On the Chinese stock exchanges, it was a thumbs up, with a price increase of 3-4 percent.
The capital requirements for Chinese banks - i.e. how large reserves they must have in relation to their lending - are being lowered to the lowest level since 2020, while the country's most important interest rate is being lowered from 1.7 to 1.5 percent.
Releasing capital in banks
This combination of measures has not been seen in 20 years.
The lowered capital requirement of 0.50 percentage points releases the equivalent of 1,450 billion kronor to the country's lenders, according to central bank governor Pan Gongsheng.
The central bank has also taken measures to boost the housing market, including reducing the interest costs for mortgages by a total equivalent of 55,000 billion kronor and by lowering the minimum cash deposit for speculators who want to buy a second home from 25 to 15 percent.
Beijing has struggled in recent years with a relatively weak recovery in the wake of the pandemic lockdowns.
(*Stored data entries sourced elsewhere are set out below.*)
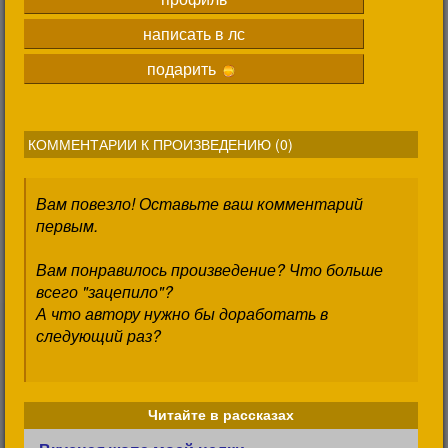
написать в лс
подарить
КОММЕНТАРИИ К ПРОИЗВЕДЕНИЮ (
0
)
Вам повезло! Оставьте ваш комментарий
первым.
Вам понравилось произведение? Что больше
всего "зацепило"?
А что автору нужно бы доработать в
следующий раз?
Читайте в рассказах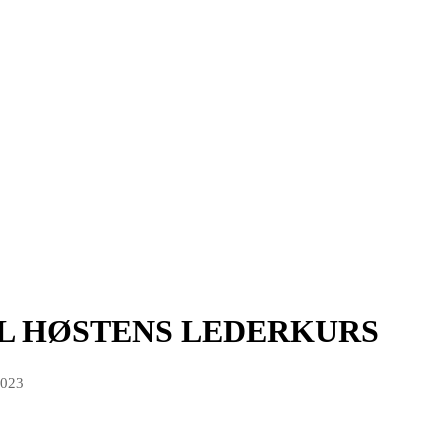
IL HØSTENS LEDERKURS
2023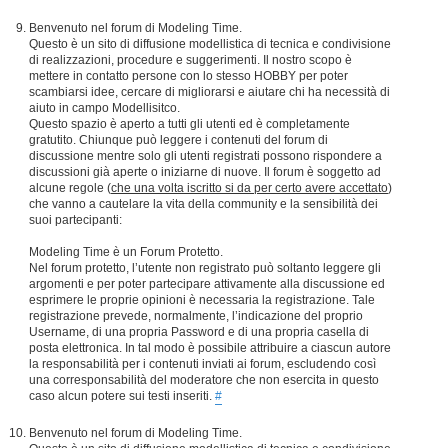
Benvenuto nel forum di Modeling Time.
Questo è un sito di diffusione modellistica di tecnica e condivisione
di realizzazioni, procedure e suggerimenti. Il nostro scopo è
mettere in contatto persone con lo stesso HOBBY per poter
scambiarsi idee, cercare di migliorarsi e aiutare chi ha necessità di
aiuto in campo Modellisitco.
Questo spazio è aperto a tutti gli utenti ed è completamente
gratutito. Chiunque può leggere i contenuti del forum di
discussione mentre solo gli utenti registrati possono rispondere a
discussioni già aperte o iniziarne di nuove. Il forum è soggetto ad
alcune regole (
che una volta iscritto si da per certo avere accettato
)
che vanno a cautelare la vita della community e la sensibilità dei
suoi partecipanti:
Modeling Time è un Forum Protetto.
Nel forum protetto, l’utente non registrato può soltanto leggere gli
argomenti e per poter partecipare attivamente alla discussione ed
esprimere le proprie opinioni è necessaria la registrazione. Tale
registrazione prevede, normalmente, l’indicazione del proprio
Username, di una propria Password e di una propria casella di
posta elettronica. In tal modo è possibile attribuire a ciascun autore
la responsabilità per i contenuti inviati ai forum, escludendo così
una corresponsabilità del moderatore che non esercita in questo
caso alcun potere sui testi inseriti.
#
Benvenuto nel forum di Modeling Time.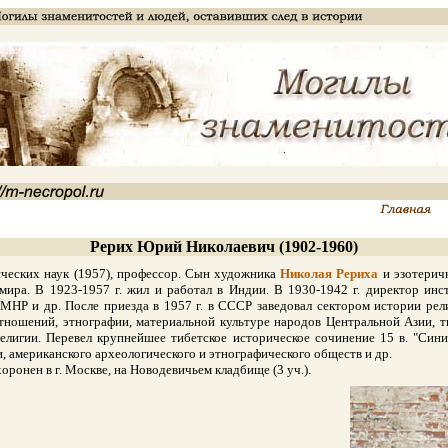
Рерих Юрий Николаевич (1902-1960)
еских наук (1957), профессор. Сын художника
Николая Рериха
и эзотери
ира. В 1923-1957 г. жил и работал в Индии. В 1930-1942 г. директор инст
, МНР и др. После приезда в 1957 г. в СССР заведовал сектором истории р
тношений, этнографии, материальной культуре народов Центральной Азии, т
елигии. Перевел крупнейшее тибетское историческое сочинение 15 в. "Синий
, американского археологического и этнографического обществ и др.
ронен в г. Москве, на Новодевичьем кладбище (3 уч.).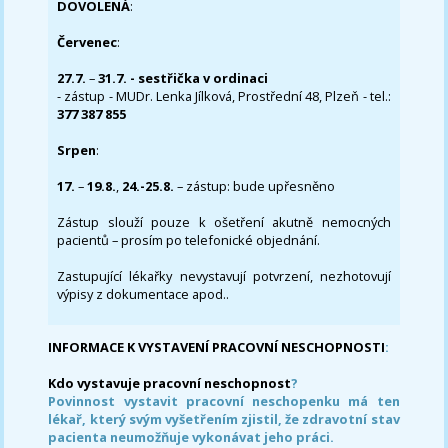
DOVOLENÁ
:
Červenec
:
27.7.
–
31.7. - sestřička v ordinaci
- zástup - MUDr. Lenka Jílková, Prostřední 48, Plzeň - tel.:
377 387 855
Srpen
:
17.
–
19.8.
,
24.-25.8.
– zástup: bude upřesněno
Zástup slouží pouze k ošetření akutně nemocných
pacientů – prosím po telefonické objednání.
Zastupující lékařky nevystavují potvrzení, nezhotovují
výpisy z dokumentace apod..
INFORMACE K VYSTAVENÍ PRACOVNÍ NESCHOPNOSTI
:
Kdo vystavuje pracovní neschopnost
?
Povinnost vystavit pracovní neschopenku má ten
lékař, který svým vyšetřením zjistil, že zdravotní stav
pacienta neumožňuje vykonávat jeho práci.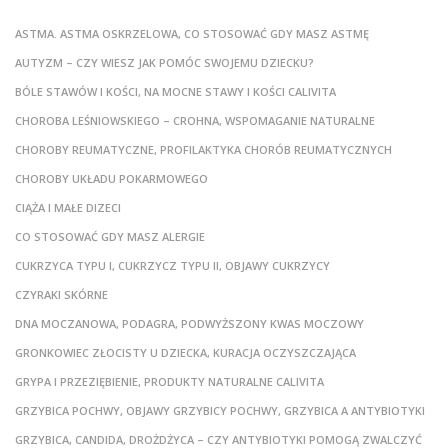
ASTMA. ASTMA OSKRZELOWA, CO STOSOWAĆ GDY MASZ ASTMĘ
AUTYZM – CZY WIESZ JAK POMÓC SWOJEMU DZIECKU?
BÓLE STAWÓW I KOŚCI, NA MOCNE STAWY I KOŚCI CALIVITA
CHOROBA LEŚNIOWSKIEGO – CROHNA, WSPOMAGANIE NATURALNE
CHOROBY REUMATYCZNE, PROFILAKTYKA CHORÓB REUMATYCZNYCH
CHOROBY UKŁADU POKARMOWEGO
CIĄŻA I MAŁE DIZECI
CO STOSOWAĆ GDY MASZ ALERGIE
CUKRZYCA TYPU I, CUKRZYCZ TYPU II, OBJAWY CUKRZYCY
CZYRAKI SKÓRNE
DNA MOCZANOWA, PODAGRA, PODWYŻSZONY KWAS MOCZOWY
GRONKOWIEC ZŁOCISTY U DZIECKA, KURACJA OCZYSZCZAJĄCA
GRYPA I PRZEZIĘBIENIE, PRODUKTY NATURALNE CALIVITA
GRZYBICA POCHWY, OBJAWY GRZYBICY POCHWY, GRZYBICA A ANTYBIOTYKI
GRZYBICA, CANDIDA, DROŻDŻYCA – CZY ANTYBIOTYKI POMOGĄ ZWALCZYĆ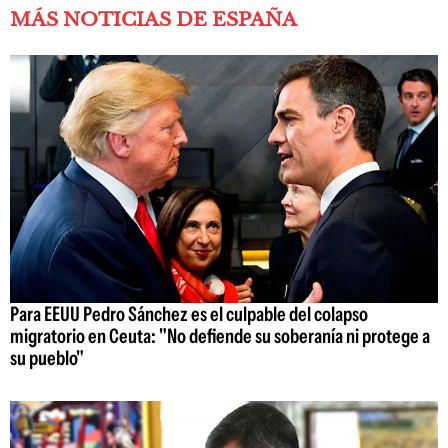
MÁS NOTICIAS DE ESPAÑA
Para EEUU Pedro Sánchez es el culpable del colapso
migratorio en Ceuta: "No defiende su soberanía ni protege a
su pueblo"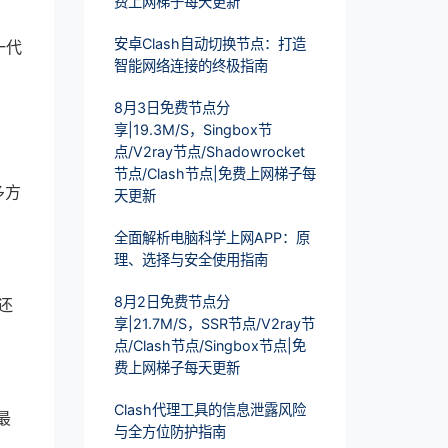
费上网梯子每天更新
安卓Clash自动切换节点：打造
一代
智能网络连接的终极指南
8月3日免费节点分
享|19.3M/S，Singbox节
点/V2ray节点/Shadowrocket
节点/Clash节点|免费上网梯子每
多方
天更新
全面解析电脑科学上网APP：原
理、选择与安全使用指南
8月2日免费节点分
还
享|21.7M/S，SSR节点/V2ray节
点/Clash节点/Singbox节点|免
费上网梯子每天更新
Clash代理工具的信息泄露风险
最
与全方位防护指南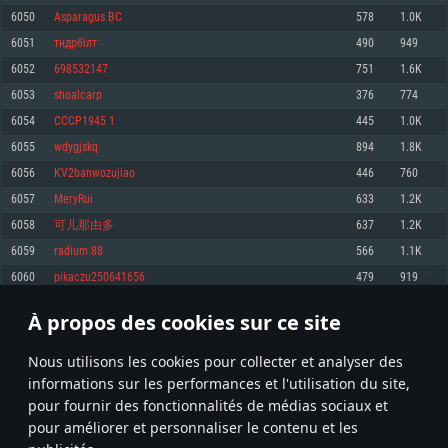
pas supportés)
6050
Asparagus BC
578
1.0K
Mémoire: 4 GB
Mémoire: 4 GB
Mémoire: 6 GB
6051
тндрбiлт
490
949
Carte graphique supportant DirectX 11: AMD Radeon 77XX / NVIDIA
Carte graphique: NVIDIA 660 avec les derniers drivers (moins de 6 mois) /
GeForce GTX 660. La résolution minimale supportée par le jeu est de 720p
Carte graphique: Intel Iris Pro 5200 (Mac), ou analogue AMD/Nvidia. La
de même pour AMD (La résolution minimale supportée par le jeu est de
6052
698532147
751
1.6K
résolution minimale supportée par le jeu est de 720p.
720p)
Connection: Connexion Internet à haut débit
6053
shoalcarp
376
774
Connection: Connexion Internet à haut débit
Connection: Connexion Internet à haut débit
Disque dur: 23.1 Go (client minimal)
6054
CCCP1945 1
445
1.0K
Disque dur: 62,2 Go (client minimal)
Disque dur: 62,2 Go (client minimal)
6055
wdygjskq
894
1.8K
Recommandée
Recommandée
Recommandée
6056
KV2banwozujiao
446
760
OS: Windows 10/11 (64 bit)
OS: Mac OS Big Sur 11.0 ou plus récent
OS: Ubuntu 20.04 64bit
6057
MeryRui
633
1.2K
Processeur: Intel Core i5 ou Ryzen5 3600 et plus
6058
可儿那由多
637
1.2K
Processeur: Core i7 (Les processeurs Intel Xeon ne sont pas supportés)
Processeur: Intel Core i7
Mémoire: 16 GB et plus
6059
radium 88
566
1.1K
Mémoire: 8 GB
Mémoire: 8 GB
Carte graphique supportant DirectX 11 ou plus et drivers: Nvidia GeForce
6060
pikaczu250641656
479
919
1060 et plus, Radeon RX 570 et plus.
Carte graphique: Radeon Vega II ou plus avec support de Metal
Carte graphique: NVIDIA 1060 avec les derniers drivers (moins de 6 mois) /
de même pour AMD (Radeon RX 570) avec les derniers drivers de moins de
Connection: Connexion Internet à haut débit
Connection: Connexion Internet à haut débit
6 mois et supportant Vulkan
À propos des cookies sur ce site
302
303
304
403
Disque dur: 75.9 Go (client complet)
Disque dur: 62,2 Go (client complet)
Connection: Connexion Internet à haut débit
Nous utilisons les cookies pour collecter et analyser des
Disque dur: 60,2 Go (client complet)
* Classement mis à jour quotidiennement
informations sur les performances et l'utilisation du site,
pour fournir des fonctionnalités de médias sociaux et
pour améliorer et personnaliser le contenu et les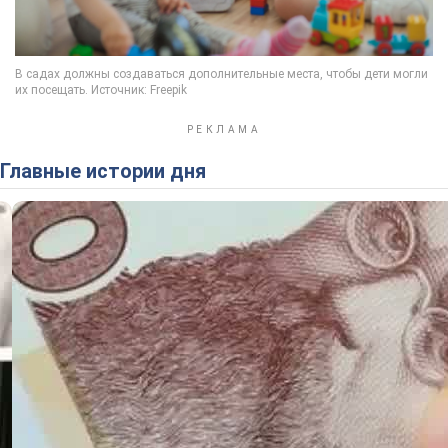
Главные истории дня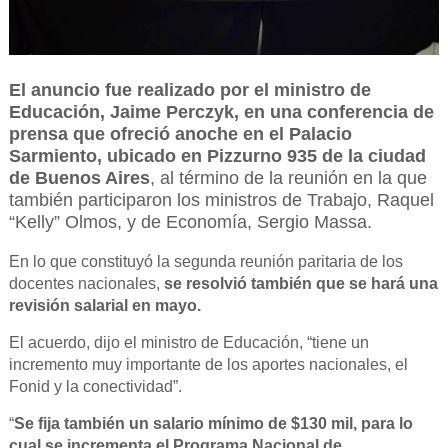
El anuncio fue realizado por el ministro de
Educación, Jaime Perczyk, en una conferencia de
prensa que ofreció anoche en el Palacio
Sarmiento, ubicado en Pizzurno 935 de la ciudad
de Buenos Aires
, al término de la reunión en la que
también participaron los ministros de Trabajo, Raquel
“Kelly” Olmos, y de Economía, Sergio Massa.
En lo que constituyó la segunda reunión paritaria de los
docentes nacionales,
se resolvió también que se hará una
revisión salarial en mayo.
El acuerdo, dijo el ministro de Educación, “tiene un
incremento muy importante de los aportes nacionales, el
Fonid y la conectividad”.
“
Se fija también un salario mínimo de $130 mil, para lo
cual se incrementa el Programa Nacional de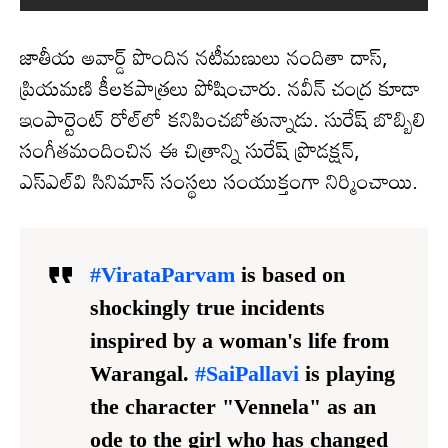
జాతీయ అవార్డ్ పొందిన నటీమణులు నందితా దాస్,
ప్రియమణి కీలకపాత్రలు పోషించారు. నవీన్ చంద్ర కూడా
ఇంపార్టెంట్ రోల్‌లో కనిపించబోతున్నాడు. సురేష్ బొబ్బిలి
సంగీతమందించిన ఈ చిత్రాన్ని సురేష్ ప్రొడక్షన్,
ఎస్ఎల్‌వి సినిమాస్ సంస్థలు సంయుక్తంగా నిర్మించాయి.
#VirataParvam
is based on
shockingly true incidents
inspired by a woman's life from
Warangal.
#SaiPallavi
is playing
the character "Vennela" as an
ode to the girl who has changed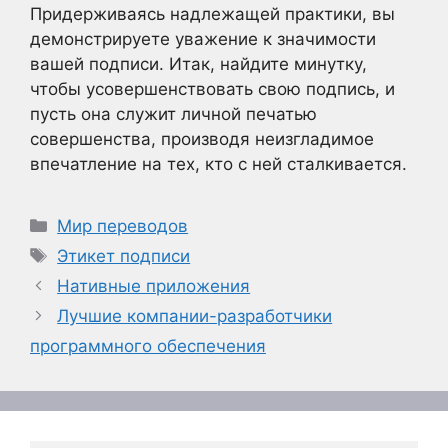
Придерживаясь надлежащей практики, вы
демонстрируете уважение к значимости
вашей подписи. Итак, найдите минутку,
чтобы усовершенствовать свою подпись, и
пусть она служит личной печатью
совершенства, производя неизгладимое
впечатление на тех, кто с ней сталкивается.
Рубрики
Мир переводов
Метки
Этикет подписи
Нативные приложения
Лучшие компании-разработчики
программного обеспечения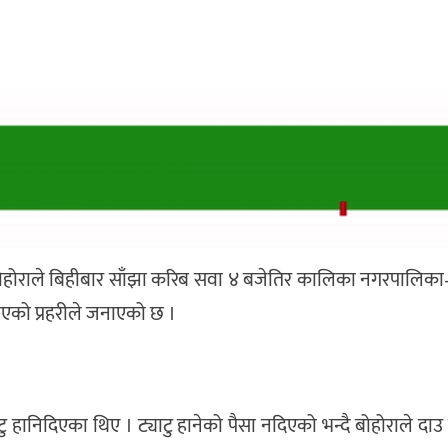
 बोहोराले बिहीबार साँझा करिब सवा ४ बजेतिर कालिका नगरपालिका–
नाएको प्रहरीले जनाएको छ ।
ानिदिएका थिए । ट्याटु हानेको पैसा नदिएको भन्दै बोहोराले दाउ प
One issue that has caused particular concern for the regime is the real estate sector, which is plagued by extensive debt problems and large corporate collapses.
"More is needed"
Although the stock market reacted clearly positively, analysts warn that the measures may not be enough to reverse the trend of deflation and declining demand in the Chinese economy.
It's hard to say which "silver bullet" to take to solve everything. Of course, it's good with monetary policy stimuli that provide support, but more is needed to secure growth in the fourth quarter, says Ken Wong, portfolio manager at Eastspring Investment, to Bloomberg.